■ Exercise aim
Please return the whole listing. Keep each line exactly the same.

------------------------------

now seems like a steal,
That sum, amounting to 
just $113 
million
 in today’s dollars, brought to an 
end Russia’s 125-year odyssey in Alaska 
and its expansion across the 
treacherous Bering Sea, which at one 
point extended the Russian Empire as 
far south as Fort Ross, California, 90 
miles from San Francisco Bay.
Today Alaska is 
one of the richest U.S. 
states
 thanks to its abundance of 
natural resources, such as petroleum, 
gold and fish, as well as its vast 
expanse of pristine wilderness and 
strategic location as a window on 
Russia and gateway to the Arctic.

------------------------------

■ Solution to this problem
now seems like a steal,
That sum, amounting to 
just $113 
million
 in today’s dollars, brought to an 
end Russia’s 125-year odyssey in Alaska 
and its expansion across the 
treacherous Bering Sea, which at one 
point extended the Russian Empire as 
far south as Fort Ross, California, 90 
miles from San Francisco Bay.
Today Alaska is 
one of the richest U.S. 
states
 thanks to its abundance of 
natural resources, such as petroleum, 
gold and fish, as well as its vast 
expanse of pristine wilderness and 
strategic location as a window on 
Russia and gateway to the Arctic.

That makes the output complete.